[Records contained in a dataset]
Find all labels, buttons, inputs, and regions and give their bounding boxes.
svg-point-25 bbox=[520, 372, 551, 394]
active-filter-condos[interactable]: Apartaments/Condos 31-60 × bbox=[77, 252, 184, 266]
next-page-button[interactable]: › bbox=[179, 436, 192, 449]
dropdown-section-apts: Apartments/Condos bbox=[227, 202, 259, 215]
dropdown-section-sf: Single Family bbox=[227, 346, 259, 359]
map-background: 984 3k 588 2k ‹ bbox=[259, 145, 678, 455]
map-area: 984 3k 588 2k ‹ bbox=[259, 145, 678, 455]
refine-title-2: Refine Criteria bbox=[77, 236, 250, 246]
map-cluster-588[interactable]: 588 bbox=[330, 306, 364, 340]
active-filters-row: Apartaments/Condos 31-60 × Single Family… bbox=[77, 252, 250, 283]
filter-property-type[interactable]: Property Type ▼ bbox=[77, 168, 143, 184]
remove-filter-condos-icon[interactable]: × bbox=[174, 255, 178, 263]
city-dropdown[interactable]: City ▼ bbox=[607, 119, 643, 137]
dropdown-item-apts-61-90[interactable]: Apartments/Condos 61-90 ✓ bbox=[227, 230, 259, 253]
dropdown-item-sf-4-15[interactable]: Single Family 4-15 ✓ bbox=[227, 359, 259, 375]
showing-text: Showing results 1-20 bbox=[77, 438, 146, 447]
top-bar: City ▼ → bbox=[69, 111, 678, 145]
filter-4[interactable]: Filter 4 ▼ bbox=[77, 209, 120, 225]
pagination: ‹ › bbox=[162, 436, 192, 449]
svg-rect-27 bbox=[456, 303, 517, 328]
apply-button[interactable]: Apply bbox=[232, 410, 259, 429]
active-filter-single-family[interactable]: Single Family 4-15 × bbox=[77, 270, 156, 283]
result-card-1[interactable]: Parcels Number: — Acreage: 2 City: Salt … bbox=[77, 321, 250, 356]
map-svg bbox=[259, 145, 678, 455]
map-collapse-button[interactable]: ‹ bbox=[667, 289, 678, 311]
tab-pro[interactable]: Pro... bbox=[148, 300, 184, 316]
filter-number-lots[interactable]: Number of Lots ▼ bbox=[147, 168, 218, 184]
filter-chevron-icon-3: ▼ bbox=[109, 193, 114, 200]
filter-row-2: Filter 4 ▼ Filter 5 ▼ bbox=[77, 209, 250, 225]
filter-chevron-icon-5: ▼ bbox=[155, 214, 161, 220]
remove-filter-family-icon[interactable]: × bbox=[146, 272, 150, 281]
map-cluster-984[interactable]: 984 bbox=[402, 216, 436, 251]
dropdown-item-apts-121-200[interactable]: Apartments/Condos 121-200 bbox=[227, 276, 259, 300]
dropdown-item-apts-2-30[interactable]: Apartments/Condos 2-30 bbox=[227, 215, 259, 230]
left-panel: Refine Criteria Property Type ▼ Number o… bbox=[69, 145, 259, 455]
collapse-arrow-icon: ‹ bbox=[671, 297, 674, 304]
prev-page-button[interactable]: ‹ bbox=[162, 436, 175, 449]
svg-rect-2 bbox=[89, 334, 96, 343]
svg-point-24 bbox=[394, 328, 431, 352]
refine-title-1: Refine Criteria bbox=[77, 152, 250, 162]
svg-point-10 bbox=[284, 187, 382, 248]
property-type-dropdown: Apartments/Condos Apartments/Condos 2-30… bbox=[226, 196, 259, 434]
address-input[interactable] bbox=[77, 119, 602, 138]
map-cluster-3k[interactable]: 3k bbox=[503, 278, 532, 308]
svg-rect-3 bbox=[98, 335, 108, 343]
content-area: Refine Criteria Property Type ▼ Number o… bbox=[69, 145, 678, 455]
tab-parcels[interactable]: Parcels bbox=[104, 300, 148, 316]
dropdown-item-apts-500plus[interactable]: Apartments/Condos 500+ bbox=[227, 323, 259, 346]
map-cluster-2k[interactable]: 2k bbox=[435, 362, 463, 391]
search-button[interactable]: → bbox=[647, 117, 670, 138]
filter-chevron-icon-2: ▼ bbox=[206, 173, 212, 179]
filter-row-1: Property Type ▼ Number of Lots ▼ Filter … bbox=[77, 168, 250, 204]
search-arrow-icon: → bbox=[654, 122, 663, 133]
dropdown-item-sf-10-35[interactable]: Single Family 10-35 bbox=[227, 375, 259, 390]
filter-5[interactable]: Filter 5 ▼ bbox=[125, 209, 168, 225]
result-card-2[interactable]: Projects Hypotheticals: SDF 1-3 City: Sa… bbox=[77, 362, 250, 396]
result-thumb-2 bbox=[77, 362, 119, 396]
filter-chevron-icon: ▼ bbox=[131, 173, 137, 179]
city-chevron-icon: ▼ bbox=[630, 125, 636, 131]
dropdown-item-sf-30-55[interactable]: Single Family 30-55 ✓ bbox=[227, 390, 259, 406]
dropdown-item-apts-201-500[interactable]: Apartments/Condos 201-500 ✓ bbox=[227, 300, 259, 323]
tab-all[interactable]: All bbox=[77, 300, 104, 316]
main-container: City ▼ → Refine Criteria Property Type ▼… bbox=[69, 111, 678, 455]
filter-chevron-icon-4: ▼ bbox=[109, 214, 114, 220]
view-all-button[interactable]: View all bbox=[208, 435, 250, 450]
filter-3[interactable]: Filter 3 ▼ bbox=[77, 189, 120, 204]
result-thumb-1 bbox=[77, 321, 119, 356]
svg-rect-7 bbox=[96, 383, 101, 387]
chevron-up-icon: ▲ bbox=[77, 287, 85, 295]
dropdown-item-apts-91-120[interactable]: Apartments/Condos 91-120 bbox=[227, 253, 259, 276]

**What you need to do**
Output the records above precisely.

**Answer space**
Find all labels, buttons, inputs, and regions and give their bounding boxes.
svg-point-25 bbox=[520, 372, 551, 394]
active-filter-condos[interactable]: Apartaments/Condos 31-60 × bbox=[77, 252, 184, 266]
next-page-button[interactable]: › bbox=[179, 436, 192, 449]
dropdown-section-apts: Apartments/Condos bbox=[227, 202, 259, 215]
dropdown-section-sf: Single Family bbox=[227, 346, 259, 359]
map-background: 984 3k 588 2k ‹ bbox=[259, 145, 678, 455]
map-area: 984 3k 588 2k ‹ bbox=[259, 145, 678, 455]
refine-title-2: Refine Criteria bbox=[77, 236, 250, 246]
map-cluster-588[interactable]: 588 bbox=[330, 306, 364, 340]
active-filters-row: Apartaments/Condos 31-60 × Single Family… bbox=[77, 252, 250, 283]
filter-property-type[interactable]: Property Type ▼ bbox=[77, 168, 143, 184]
remove-filter-condos-icon[interactable]: × bbox=[174, 255, 178, 263]
city-dropdown[interactable]: City ▼ bbox=[607, 119, 643, 137]
dropdown-item-apts-61-90[interactable]: Apartments/Condos 61-90 ✓ bbox=[227, 230, 259, 253]
dropdown-item-sf-4-15[interactable]: Single Family 4-15 ✓ bbox=[227, 359, 259, 375]
showing-text: Showing results 1-20 bbox=[77, 438, 146, 447]
top-bar: City ▼ → bbox=[69, 111, 678, 145]
filter-4[interactable]: Filter 4 ▼ bbox=[77, 209, 120, 225]
pagination: ‹ › bbox=[162, 436, 192, 449]
svg-rect-27 bbox=[456, 303, 517, 328]
apply-button[interactable]: Apply bbox=[232, 410, 259, 429]
active-filter-single-family[interactable]: Single Family 4-15 × bbox=[77, 270, 156, 283]
result-card-1[interactable]: Parcels Number: — Acreage: 2 City: Salt … bbox=[77, 321, 250, 356]
map-svg bbox=[259, 145, 678, 455]
map-collapse-button[interactable]: ‹ bbox=[667, 289, 678, 311]
tab-pro[interactable]: Pro... bbox=[148, 300, 184, 316]
filter-number-lots[interactable]: Number of Lots ▼ bbox=[147, 168, 218, 184]
filter-chevron-icon-3: ▼ bbox=[109, 193, 114, 200]
filter-row-2: Filter 4 ▼ Filter 5 ▼ bbox=[77, 209, 250, 225]
filter-chevron-icon-5: ▼ bbox=[155, 214, 161, 220]
remove-filter-family-icon[interactable]: × bbox=[146, 272, 150, 281]
map-cluster-984[interactable]: 984 bbox=[402, 216, 436, 251]
dropdown-item-apts-121-200[interactable]: Apartments/Condos 121-200 bbox=[227, 276, 259, 300]
dropdown-item-apts-2-30[interactable]: Apartments/Condos 2-30 bbox=[227, 215, 259, 230]
left-panel: Refine Criteria Property Type ▼ Number o… bbox=[69, 145, 259, 455]
collapse-arrow-icon: ‹ bbox=[671, 297, 674, 304]
prev-page-button[interactable]: ‹ bbox=[162, 436, 175, 449]
svg-rect-2 bbox=[89, 334, 96, 343]
svg-point-24 bbox=[394, 328, 431, 352]
refine-title-1: Refine Criteria bbox=[77, 152, 250, 162]
svg-point-10 bbox=[284, 187, 382, 248]
property-type-dropdown: Apartments/Condos Apartments/Condos 2-30… bbox=[226, 196, 259, 434]
address-input[interactable] bbox=[77, 119, 602, 138]
map-cluster-3k[interactable]: 3k bbox=[503, 278, 532, 308]
svg-rect-3 bbox=[98, 335, 108, 343]
content-area: Refine Criteria Property Type ▼ Number o… bbox=[69, 145, 678, 455]
tab-parcels[interactable]: Parcels bbox=[104, 300, 148, 316]
dropdown-item-apts-500plus[interactable]: Apartments/Condos 500+ bbox=[227, 323, 259, 346]
map-cluster-2k[interactable]: 2k bbox=[435, 362, 463, 391]
search-button[interactable]: → bbox=[647, 117, 670, 138]
filter-chevron-icon-2: ▼ bbox=[206, 173, 212, 179]
filter-row-1: Property Type ▼ Number of Lots ▼ Filter … bbox=[77, 168, 250, 204]
search-arrow-icon: → bbox=[654, 122, 663, 133]
dropdown-item-sf-10-35[interactable]: Single Family 10-35 bbox=[227, 375, 259, 390]
filter-5[interactable]: Filter 5 ▼ bbox=[125, 209, 168, 225]
result-card-2[interactable]: Projects Hypotheticals: SDF 1-3 City: Sa… bbox=[77, 362, 250, 396]
result-thumb-2 bbox=[77, 362, 119, 396]
filter-chevron-icon: ▼ bbox=[131, 173, 137, 179]
city-chevron-icon: ▼ bbox=[630, 125, 636, 131]
dropdown-item-sf-30-55[interactable]: Single Family 30-55 ✓ bbox=[227, 390, 259, 406]
dropdown-item-apts-201-500[interactable]: Apartments/Condos 201-500 ✓ bbox=[227, 300, 259, 323]
tab-all[interactable]: All bbox=[77, 300, 104, 316]
main-container: City ▼ → Refine Criteria Property Type ▼… bbox=[69, 111, 678, 455]
filter-chevron-icon-4: ▼ bbox=[109, 214, 114, 220]
view-all-button[interactable]: View all bbox=[208, 435, 250, 450]
filter-3[interactable]: Filter 3 ▼ bbox=[77, 189, 120, 204]
result-thumb-1 bbox=[77, 321, 119, 356]
svg-rect-7 bbox=[96, 383, 101, 387]
chevron-up-icon: ▲ bbox=[77, 287, 85, 295]
dropdown-item-apts-91-120[interactable]: Apartments/Condos 91-120 bbox=[227, 253, 259, 276]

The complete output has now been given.